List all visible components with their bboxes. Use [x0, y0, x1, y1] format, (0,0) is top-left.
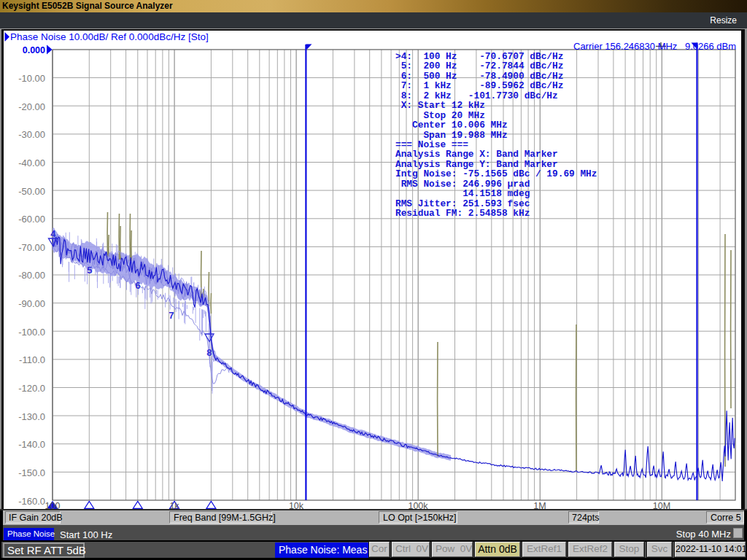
svg-text:8: 8	[206, 348, 212, 359]
svg-text:6: 6	[135, 281, 141, 292]
svg-text:5: 5	[87, 265, 93, 276]
svg-text:7: 7	[169, 311, 174, 322]
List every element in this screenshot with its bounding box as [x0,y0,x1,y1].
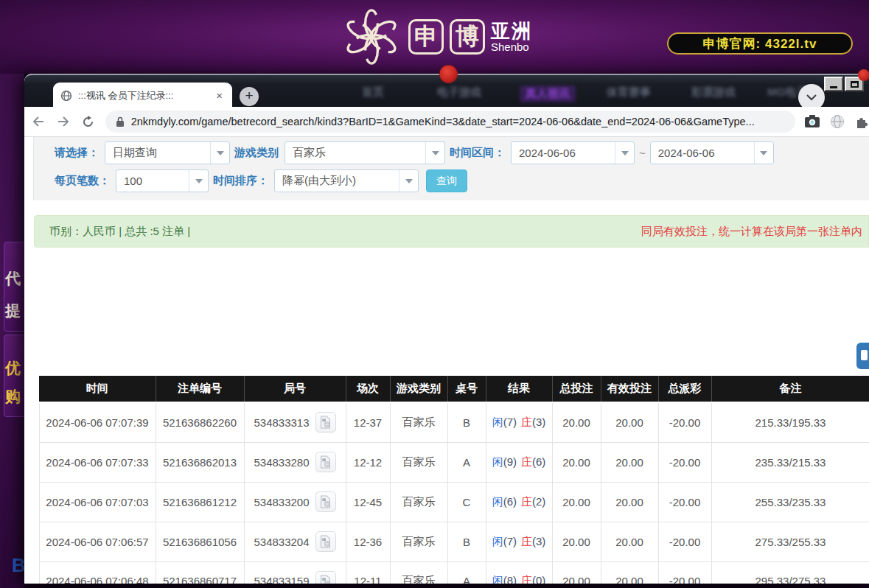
extensions-puzzle-icon[interactable] [854,114,869,129]
date-range-label: 时间区间： [450,146,505,160]
filter-panel: 请选择： 日期查询 游戏类别 百家乐 时间区间： 2024-06-06 ~ 20 [33,137,869,200]
cell-note: 295.33/275.33 [711,561,869,584]
video-replay-button[interactable] [315,571,336,584]
caret-down-icon [432,151,439,155]
summary-bar: 币别：人民币 | 总共 :5 注单 | 同局有效投注，统一计算在该局第一张注单内 [34,215,869,248]
game-type-value: 百家乐 [285,146,425,160]
header-valid-bet: 有效投注 [601,376,658,402]
tab-close-icon[interactable]: × [214,89,225,102]
side-menu-fragment: 购 [5,386,21,407]
game-type-label: 游戏类别 [234,146,279,160]
refresh-button[interactable] [77,111,100,133]
video-replay-button[interactable] [315,412,336,433]
round-id-text: 534833159 [254,575,309,584]
cell-result: 闲(8)庄(0) [486,561,552,584]
result-banker-label: 庄 [521,455,532,468]
extension-globe-icon[interactable] [830,114,845,129]
side-menu-fragment: 提 [5,301,21,321]
table-row: 2024-06-06 07:06:57 521636861056 5348332… [39,522,869,561]
background-nav-item: 体育赛事 [607,85,651,99]
header-note: 备注 [711,376,869,402]
cell-note: 215.33/195.33 [711,402,869,442]
background-nav-item: 彩票游戏 [691,85,736,99]
minimize-button[interactable] [824,77,843,91]
cell-valid-bet: 20.00 [601,482,658,522]
official-site-button[interactable]: 申博官网: 4322l.tv [667,32,853,55]
game-type-select[interactable]: 百家乐 [285,141,445,164]
date-start-select[interactable]: 2024-06-06 [511,141,635,164]
cell-game: 百家乐 [390,522,447,561]
video-file-icon [319,455,332,469]
video-file-icon [319,575,332,584]
cell-session: 12-36 [346,522,390,561]
video-replay-button[interactable] [315,452,336,472]
round-id-text: 534833280 [254,456,309,469]
filter-row-2: 每页笔数： 100 时间排序： 降幂(由大到小) 查询 [50,169,467,192]
caret-box [425,142,444,164]
cell-total-bet-link[interactable]: 20.00 [552,482,601,522]
cell-table-no: A [447,561,486,584]
tab-favicon-globe-icon [60,90,72,102]
header-total-bet: 总投注 [552,376,601,402]
logo-en-text: Shenbo [491,41,532,52]
video-replay-button[interactable] [315,491,336,512]
cell-total-bet-link[interactable]: 20.00 [552,442,601,482]
caret-box [615,142,634,164]
result-player-value: (7) [503,416,517,428]
cell-total-bet-link[interactable]: 20.00 [552,402,601,442]
cell-game: 百家乐 [390,442,447,482]
cell-round-id: 534833159 [244,561,346,584]
result-banker-value: (0) [532,574,545,584]
header-game-type: 游戏类别 [390,376,447,402]
per-page-value: 100 [116,175,189,187]
header-table-no: 桌号 [447,376,486,402]
sort-select[interactable]: 降幂(由大到小) [274,169,419,192]
cell-total-bet-link[interactable]: 20.00 [552,561,601,584]
result-player-value: (6) [503,495,517,508]
cell-payout: -20.00 [658,522,711,561]
forward-button[interactable] [52,111,74,133]
caret-box [189,170,208,192]
red-corner-badge [858,69,869,81]
video-file-icon [319,416,332,429]
result-player-label: 闲 [492,535,503,547]
cell-valid-bet: 20.00 [601,402,658,442]
caret-down-icon [405,179,413,183]
new-tab-button[interactable]: + [240,87,259,106]
cell-game: 百家乐 [390,561,447,584]
date-end-select[interactable]: 2024-06-06 [650,141,774,164]
cell-table-no: A [447,442,486,482]
video-replay-button[interactable] [315,531,336,552]
address-bar[interactable]: 2nkmdyly.com/game/betrecord_search/kind3… [105,111,795,133]
camera-icon[interactable] [804,114,820,128]
result-banker-label: 庄 [521,574,532,584]
cell-table-no: B [447,522,486,561]
browser-tab[interactable]: :::视讯 会员下注纪录::: × [53,83,232,108]
cell-bet-id: 521636861212 [156,482,244,522]
search-button[interactable]: 查询 [426,169,467,192]
maximize-icon [851,81,859,88]
cell-session: 12-37 [346,402,390,442]
minimize-icon [830,86,837,88]
cell-session: 12-12 [346,442,390,482]
back-button[interactable] [27,111,49,133]
page-content: 请选择： 日期查询 游戏类别 百家乐 时间区间： 2024-06-06 ~ 20 [24,137,869,584]
filter-row-1: 请选择： 日期查询 游戏类别 百家乐 时间区间： 2024-06-06 ~ 20 [50,141,774,164]
partial-blue-button[interactable] [856,343,869,369]
result-player-label: 闲 [492,416,503,428]
result-banker-label: 庄 [521,495,532,508]
cell-table-no: B [447,402,486,442]
cell-total-bet-link[interactable]: 20.00 [552,522,601,561]
refresh-icon [82,116,94,128]
logo-cn-text: 亚洲 [491,21,532,41]
result-banker-value: (2) [532,495,545,508]
background-nav-item: 首页 [362,85,384,99]
header-result: 结果 [486,376,552,402]
date-end-value: 2024-06-06 [651,147,754,159]
per-page-select[interactable]: 100 [116,169,209,192]
result-player-label: 闲 [492,495,503,508]
caret-down-icon [217,151,224,155]
query-mode-select[interactable]: 日期查询 [105,141,230,164]
side-menu-fragment: 优 [5,358,21,379]
cell-note: 255.33/235.33 [711,482,869,522]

- - -

> [Required work]:
Please copy the preceding records exactly and omit the images.

> [Reply to the task]:
List all visible components with their bboxes. Use [x0, y0, x1, y1] format, (0,0) is top-left.
svg-text:8: 8	[206, 348, 212, 359]
svg-text:6: 6	[135, 281, 141, 292]
svg-text:5: 5	[87, 265, 93, 276]
svg-text:7: 7	[169, 311, 174, 322]
List every element in this screenshot with its bounding box as [x0,y0,x1,y1].
extensions-puzzle-icon[interactable] [854,114,869,129]
date-range-label: 时间区间： [450,146,505,160]
filter-panel: 请选择： 日期查询 游戏类别 百家乐 时间区间： 2024-06-06 ~ 20 [33,137,869,200]
cell-note: 295.33/275.33 [711,561,869,584]
video-replay-button[interactable] [315,571,336,584]
caret-down-icon [432,151,439,155]
summary-bar: 币别：人民币 | 总共 :5 注单 | 同局有效投注，统一计算在该局第一张注单内 [34,215,869,248]
game-type-value: 百家乐 [285,146,425,160]
header-valid-bet: 有效投注 [601,376,658,402]
tab-close-icon[interactable]: × [214,89,225,102]
side-menu-fragment: 购 [5,386,21,407]
game-type-label: 游戏类别 [234,146,279,160]
refresh-button[interactable] [77,111,100,133]
video-replay-button[interactable] [315,412,336,433]
round-id-text: 534833159 [254,575,309,584]
cell-result: 闲(8)庄(0) [486,561,552,584]
result-banker-label: 庄 [521,455,532,468]
extension-globe-icon[interactable] [830,114,845,129]
side-menu-fragment: 提 [5,301,21,321]
table-row: 2024-06-06 07:06:57 521636861056 5348332… [39,522,869,561]
background-nav-item: 体育赛事 [607,85,651,99]
header-note: 备注 [711,376,869,402]
cell-note: 215.33/195.33 [711,402,869,442]
background-nav-item: 彩票游戏 [691,85,736,99]
minimize-button[interactable] [824,77,843,91]
cell-valid-bet: 20.00 [601,482,658,522]
official-site-button[interactable]: 申博官网: 4322l.tv [667,32,853,55]
game-type-select[interactable]: 百家乐 [285,141,445,164]
date-start-select[interactable]: 2024-06-06 [511,141,635,164]
cell-game: 百家乐 [390,522,447,561]
video-file-icon [319,455,332,469]
video-file-icon [319,575,332,584]
cell-session: 12-36 [346,522,390,561]
video-replay-button[interactable] [315,452,336,472]
round-id-text: 534833280 [254,456,309,469]
filter-row-2: 每页笔数： 100 时间排序： 降幂(由大到小) 查询 [50,169,467,192]
caret-box [425,142,444,164]
cell-total-bet-link[interactable]: 20.00 [552,482,601,522]
cell-table-no: A [447,561,486,584]
tab-favicon-globe-icon [60,90,72,102]
header-total-bet: 总投注 [552,376,601,402]
logo-en-text: Shenbo [491,41,532,52]
video-replay-button[interactable] [315,491,336,512]
cell-total-bet-link[interactable]: 20.00 [552,442,601,482]
caret-box [615,142,634,164]
result-player-value: (7) [503,416,517,428]
cell-total-bet-link[interactable]: 20.00 [552,402,601,442]
cell-game: 百家乐 [390,442,447,482]
cell-round-id: 534833159 [244,561,346,584]
result-banker-value: (0) [532,574,545,584]
header-game-type: 游戏类别 [390,376,447,402]
per-page-value: 100 [116,175,189,187]
header-table-no: 桌号 [447,376,486,402]
sort-select[interactable]: 降幂(由大到小) [274,169,419,192]
cell-total-bet-link[interactable]: 20.00 [552,561,601,584]
result-player-value: (6) [503,495,517,508]
cell-payout: -20.00 [658,522,711,561]
forward-button[interactable] [52,111,74,133]
caret-box [189,170,208,192]
red-corner-badge [858,69,869,81]
video-file-icon [319,416,332,429]
result-player-label: 闲 [492,535,503,547]
cell-valid-bet: 20.00 [601,402,658,442]
caret-down-icon [405,179,413,183]
new-tab-button[interactable]: + [240,87,259,106]
cell-game: 百家乐 [390,561,447,584]
date-end-select[interactable]: 2024-06-06 [650,141,774,164]
cell-table-no: A [447,442,486,482]
video-replay-button[interactable] [315,531,336,552]
address-bar[interactable]: 2nkmdyly.com/game/betrecord_search/kind3… [105,111,795,133]
camera-icon[interactable] [804,114,820,128]
result-banker-label: 庄 [521,574,532,584]
cell-table-no: B [447,522,486,561]
browser-tab[interactable]: :::视讯 会员下注纪录::: × [53,83,232,108]
cell-bet-id: 521636861212 [156,482,244,522]
search-button[interactable]: 查询 [426,169,467,192]
maximize-icon [851,81,859,88]
cell-session: 12-37 [346,402,390,442]
minimize-icon [830,86,837,88]
cell-session: 12-12 [346,442,390,482]
back-button[interactable] [27,111,49,133]
page-content: 请选择： 日期查询 游戏类别 百家乐 时间区间： 2024-06-06 ~ 20 [24,137,869,584]
filter-row-1: 请选择： 日期查询 游戏类别 百家乐 时间区间： 2024-06-06 ~ 20 [50,141,774,164]
partial-blue-button[interactable] [856,343,869,369]
result-player-label: 闲 [492,416,503,428]
result-banker-label: 庄 [521,495,532,508]
cell-table-no: B [447,402,486,442]
cell-total-bet-link[interactable]: 20.00 [552,522,601,561]
refresh-icon [82,116,94,128]
logo-cn-text: 亚洲 [491,21,532,41]
result-banker-value: (2) [532,495,545,508]
background-nav-item: 首页 [362,85,384,99]
header-result: 结果 [486,376,552,402]
date-end-value: 2024-06-06 [651,147,754,159]
per-page-select[interactable]: 100 [116,169,209,192]
result-player-label: 闲 [492,495,503,508]
caret-down-icon [217,151,224,155]
query-mode-select[interactable]: 日期查询 [105,141,230,164]
side-menu-fragment: 优 [5,358,21,379]
cell-note: 255.33/235.33 [711,482,869,522]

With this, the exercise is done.